- Location: Delaware County, Oklahoma
- Nearest city: Grove, Oklahoma
- Coordinates: 36°34′32″N 94°47′02″W﻿ / ﻿36.57556°N 94.78389°W
- Area: 30 acres (12 ha)
- Visitors: 120,354 (in 2021)
- Governing body: Oklahoma Department of Tourism and Recreation
- Website: Official website

= Honey Creek State Park =

State park in Oklahoma, United States

The Honey Creek Area at Grand Lake State Park, previously Honey Creek State Park, is a 30 acre Oklahoma state park located on Grand Lake, near the city of Grove, Oklahoma in Delaware County, Oklahoma.

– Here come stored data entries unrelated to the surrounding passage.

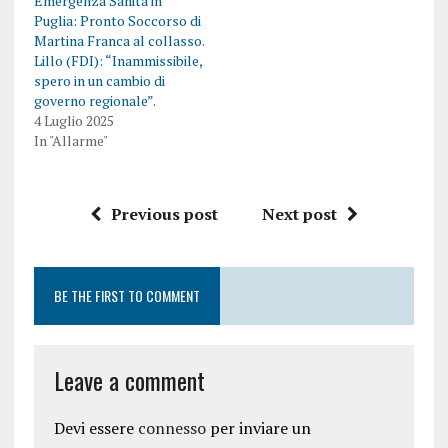
Emergenza Sanità in
Puglia: Pronto Soccorso di
Martina Franca al collasso.
Lillo (FDI): “Inammissibile,
spero in un cambio di
governo regionale”.
4 Luglio 2025
In "Allarme"
Previous post
Next post
BE THE FIRST TO COMMENT
Leave a comment
Devi essere
connesso
per inviare un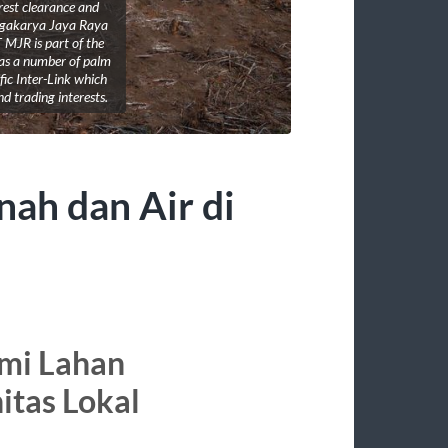
rest clearance and
egakarya Jaya Raya
 MJR is part of the
as a number of palm
ific Inter-Link which
nd trading interests.
nah dan Air di
mi Lahan
tas Lokal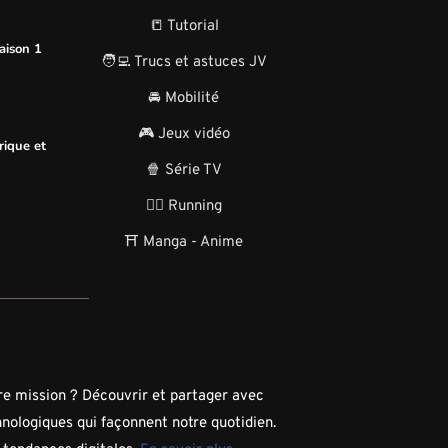
📒 Tutorial
aison 1
🧑‍💻 Trucs et astuces JV
🚘 Mobilité
🎮 Jeux vidéo
rique et
🍿 Série TV
🏃‍♂️ Running
⛩️ Manga - Anime
tre mission ? Découvrir et partager avec
hnologiques qui façonnent notre quotidien.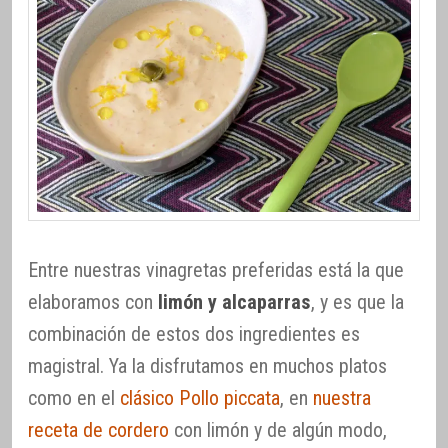
Entre nuestras vinagretas preferidas está la que
elaboramos con
limón y alcaparras
, y es que la
combinación de estos dos ingredientes es
magistral. Ya la disfrutamos en muchos platos
como en el
clásico Pollo piccata
, en
nuestra
receta de cordero
con limón y de algún modo,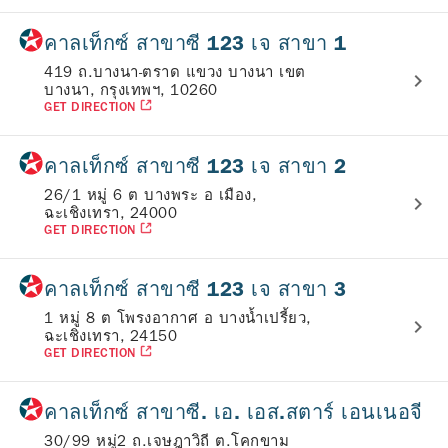
คาลเท็กซ์ สาขาซี 123 เจ สาขา 1
419 ถ.บางนา-ตราด แขวง บางนา เขต
บางนา, กรุงเทพฯ, 10260
GET DIRECTION
คาลเท็กซ์ สาขาซี 123 เจ สาขา 2
26/1 หมู่ 6 ต บางพระ อ เมือง,
ฉะเชิงเทรา, 24000
GET DIRECTION
คาลเท็กซ์ สาขาซี 123 เจ สาขา 3
1 หมู่ 8 ต โพรงอากาศ อ บางน้ำเปรี้ยว,
ฉะเชิงเทรา, 24150
GET DIRECTION
คาลเท็กซ์ สาขาซี. เอ. เอส.สตาร์ เอนเนอจี
30/99 หมู่2 ถ.เจษฎาวิถี ต.โคกขาม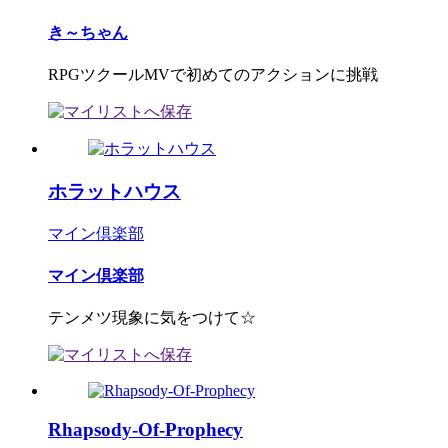
き～ちゃん
RPGツクールMVで初めてのアクションに挑戦
ホラットハウス
マイン倶楽部
マイン倶楽部
テンメツ現象に気をつけて☆
Rhapsody-Of-Prophecy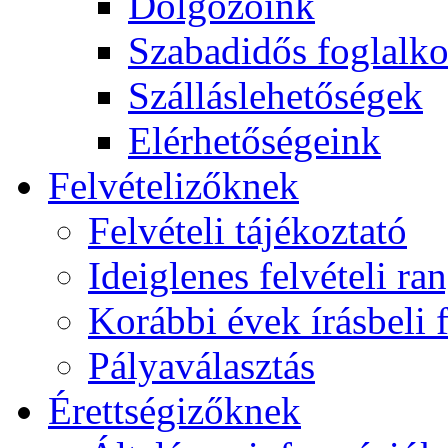
Dolgozóink
Szabadidős foglalk
Szálláslehetőségek
Elérhetőségeink
Felvételizőknek
Felvételi tájékoztató
Ideiglenes felvételi ra
Korábbi évek írásbeli f
Pályaválasztás
Érettségizőknek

Honey Creek provides access to Grand Lake for fishing and boating. Facilities include 49 RV sites, 100 tent sites, paved interior roads and RV sites, lighted boat ramp, picnic areas and two covered group shelters, outdoor grills, 4 comfort stations with showers, dump station, a playground, swimming pool, a courtesy boat dock for loading and unloading, courtesy fishing dock, and fish cleaning station.

==Fees==
To help fund a backlog of deferred maintenance and park improvements, the state implemented an entrance fee for this park and 21 others effective June 15, 2020. The fees, charged per vehicle, start at $10 per day for a single-day or $8 for residents with an Oklahoma license plate or Oklahoma tribal plate. Fees are waived for honorably discharged veterans and Oklahoma residents age 62 & older and their spouses. Passes good for three days or a week are also available; annual passes good at all 22 state parks charging fees are offered at a cost of $75 for out-of-state visitors or $60 for Oklahoma residents.